Oda sıcaklığında 5- 10 dakika beklenerek
ciğerin azcık yumuşaması sağlanır.
Ciğer hala sert iken, keskin bir bıçak ile
ciğeri yaprak yaprak çok ince şekilde doğrarız. Ciğer parçaları ne kadar ince olursa o kadar iyidir.
Ciğerin donmuş vaziyette sert olması, ince doğranmasına yardımcı olur. Ayrıca
ciğerin şoklanması, bazılarımızın sevmediği o ağır
ciğer kokusunun da azalmasını sağlar.
Saçın üzerine 2 parmak
zeytinyağı koyulur ve yağımız soğukken üzerine
ciğer koyulur.
Ciğer saça koyulduktan sonra ateşin altı açılır.
Hızlı ateşte, hızlı bir biçimde
ciğer pişirilir.
Ciğerimiz ince doğrandığı için çabuk pişer ve yağ emme riski kalmaz.
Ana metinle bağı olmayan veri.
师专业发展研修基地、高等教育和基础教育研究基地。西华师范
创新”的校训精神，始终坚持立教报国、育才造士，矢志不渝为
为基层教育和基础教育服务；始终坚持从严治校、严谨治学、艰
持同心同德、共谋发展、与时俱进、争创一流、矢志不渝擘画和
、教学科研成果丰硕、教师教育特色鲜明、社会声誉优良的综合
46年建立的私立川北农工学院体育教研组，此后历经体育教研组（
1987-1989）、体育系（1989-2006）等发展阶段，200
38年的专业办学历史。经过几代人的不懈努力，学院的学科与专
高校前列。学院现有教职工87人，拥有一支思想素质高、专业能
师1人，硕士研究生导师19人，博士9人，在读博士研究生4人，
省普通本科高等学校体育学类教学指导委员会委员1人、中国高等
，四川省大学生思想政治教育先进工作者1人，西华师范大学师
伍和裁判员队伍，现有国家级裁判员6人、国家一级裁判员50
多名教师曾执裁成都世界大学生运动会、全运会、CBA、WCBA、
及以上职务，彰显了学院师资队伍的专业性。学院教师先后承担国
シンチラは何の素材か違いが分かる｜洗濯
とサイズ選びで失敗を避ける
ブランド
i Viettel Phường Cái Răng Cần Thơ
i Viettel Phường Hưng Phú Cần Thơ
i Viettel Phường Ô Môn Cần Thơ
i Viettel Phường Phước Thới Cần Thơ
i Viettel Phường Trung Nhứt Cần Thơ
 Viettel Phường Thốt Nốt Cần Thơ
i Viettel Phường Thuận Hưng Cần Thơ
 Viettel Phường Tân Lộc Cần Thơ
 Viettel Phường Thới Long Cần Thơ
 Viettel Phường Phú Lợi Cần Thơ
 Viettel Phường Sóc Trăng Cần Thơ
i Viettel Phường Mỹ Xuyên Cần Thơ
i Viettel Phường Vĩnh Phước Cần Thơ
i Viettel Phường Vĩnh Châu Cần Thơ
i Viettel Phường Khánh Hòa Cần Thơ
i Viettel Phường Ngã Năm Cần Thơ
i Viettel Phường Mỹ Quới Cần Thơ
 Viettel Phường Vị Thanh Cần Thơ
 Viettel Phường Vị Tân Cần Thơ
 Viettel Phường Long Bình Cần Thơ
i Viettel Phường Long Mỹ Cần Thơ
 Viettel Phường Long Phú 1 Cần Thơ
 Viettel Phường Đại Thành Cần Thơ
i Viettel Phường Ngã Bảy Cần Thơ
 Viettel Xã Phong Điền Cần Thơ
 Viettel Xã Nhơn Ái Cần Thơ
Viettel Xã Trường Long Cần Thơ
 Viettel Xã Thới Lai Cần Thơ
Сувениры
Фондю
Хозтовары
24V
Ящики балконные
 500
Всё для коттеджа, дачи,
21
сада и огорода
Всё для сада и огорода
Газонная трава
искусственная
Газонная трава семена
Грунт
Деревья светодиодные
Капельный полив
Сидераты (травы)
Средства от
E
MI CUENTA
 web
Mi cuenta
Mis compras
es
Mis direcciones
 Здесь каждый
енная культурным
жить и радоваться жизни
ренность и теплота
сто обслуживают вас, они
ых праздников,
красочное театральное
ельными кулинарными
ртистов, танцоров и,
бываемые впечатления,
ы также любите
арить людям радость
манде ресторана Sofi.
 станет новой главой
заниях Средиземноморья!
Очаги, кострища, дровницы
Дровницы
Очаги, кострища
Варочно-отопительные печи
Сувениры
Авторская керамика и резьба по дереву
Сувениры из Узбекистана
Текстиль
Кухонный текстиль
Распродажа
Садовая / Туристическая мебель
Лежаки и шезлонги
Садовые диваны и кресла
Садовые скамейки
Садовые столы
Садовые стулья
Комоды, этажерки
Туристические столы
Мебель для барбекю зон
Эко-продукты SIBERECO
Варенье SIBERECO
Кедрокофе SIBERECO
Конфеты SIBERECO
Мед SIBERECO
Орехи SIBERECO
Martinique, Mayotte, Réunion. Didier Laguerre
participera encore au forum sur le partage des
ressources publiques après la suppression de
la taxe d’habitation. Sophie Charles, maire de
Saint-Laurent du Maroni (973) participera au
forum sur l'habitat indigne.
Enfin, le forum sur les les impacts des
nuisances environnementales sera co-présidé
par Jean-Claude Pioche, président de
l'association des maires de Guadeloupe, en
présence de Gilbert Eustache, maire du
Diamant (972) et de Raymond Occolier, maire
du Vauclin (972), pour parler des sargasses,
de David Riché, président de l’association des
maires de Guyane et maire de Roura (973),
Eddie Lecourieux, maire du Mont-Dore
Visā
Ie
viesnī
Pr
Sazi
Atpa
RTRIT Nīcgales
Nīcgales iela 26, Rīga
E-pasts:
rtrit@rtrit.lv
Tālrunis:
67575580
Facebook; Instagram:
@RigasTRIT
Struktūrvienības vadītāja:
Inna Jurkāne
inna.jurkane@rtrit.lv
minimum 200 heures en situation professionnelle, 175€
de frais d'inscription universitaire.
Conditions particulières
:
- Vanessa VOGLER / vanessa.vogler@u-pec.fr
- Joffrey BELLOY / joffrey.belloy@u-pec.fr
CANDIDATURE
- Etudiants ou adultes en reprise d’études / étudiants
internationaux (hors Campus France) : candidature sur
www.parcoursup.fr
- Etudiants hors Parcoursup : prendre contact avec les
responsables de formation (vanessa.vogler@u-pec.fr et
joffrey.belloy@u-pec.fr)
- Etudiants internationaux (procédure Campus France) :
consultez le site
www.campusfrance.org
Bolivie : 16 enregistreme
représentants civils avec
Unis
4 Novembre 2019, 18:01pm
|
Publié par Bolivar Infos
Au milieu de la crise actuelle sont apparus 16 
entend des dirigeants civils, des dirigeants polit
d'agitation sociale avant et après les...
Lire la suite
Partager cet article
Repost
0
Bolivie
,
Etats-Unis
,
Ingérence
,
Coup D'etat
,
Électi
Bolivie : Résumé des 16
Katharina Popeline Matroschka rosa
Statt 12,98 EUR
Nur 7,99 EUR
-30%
Her kırmızı ette olduğu gibi,
ciğerin de fazla pişirilmemesi gerekmektedir. İçinin hafif pembe renkte kalması makbuldür.
Zaten çok pişirilen
ciğer, sertleşerek kurur ve lezzetini kaybeder.
Diğer tarafta yarım ekmeğimizin içi tek parça halinde söküldükten sonra pişirdiğimiz
ciğeri istediğimiz miktarda ekmeğe doldururuz. (150-200 gr)
Ekmeğin içindeki
ciğerin üzerine bolca tuz attıktan sonra ince dilimlediğimiz
domatesten 3-4 parça koyarız ve yine isteğimize göre doğranmış
soğan ve maydanoz da ilave edebiliriz.
Malzemeleri koyduktan sonra çıkardığımız ekmek içini de saçtaki yağa banarız ve vakit kaybetmeden ekmeğe geri yerleştiririz.
Ekmek arası
ciğerimiz hazırdır. Yanında turşu
biberi ve ayranı da unutmamakta fayda var.
Not: Ciğerin ekmek arasında bu kadar yaygın olarak yenip,satıldığını başka bir yerde görmüş değilim. Bu nedenle hiçbir tabelada yazmasa da ben bu yemeğe yarımada
ciğeri diyorum. Daha Alaçatı meşhur olmadan önce yani orijinal Alaçatı varken de bulunan ve Alaçatı meşhur olduktan sonra da bulunmaya devam eden nadir
yemeklerden biridir
ciğer ekmek. Aynı şekilde Çeşmede de kendimi bildim bileli sokaklarda
ciğer ekmek tüketilmektedir. Yani yarımadanın fast foodudur
ciğer ekmek. Arnavut
ciğerinin aksine bu
ciğer, una batırılmadan saçta kızartılmaktadır ve yine Arnavut
ciğerinin aksine tabakta değil de ekmek arasında sandviç gibi tüketilmektedir.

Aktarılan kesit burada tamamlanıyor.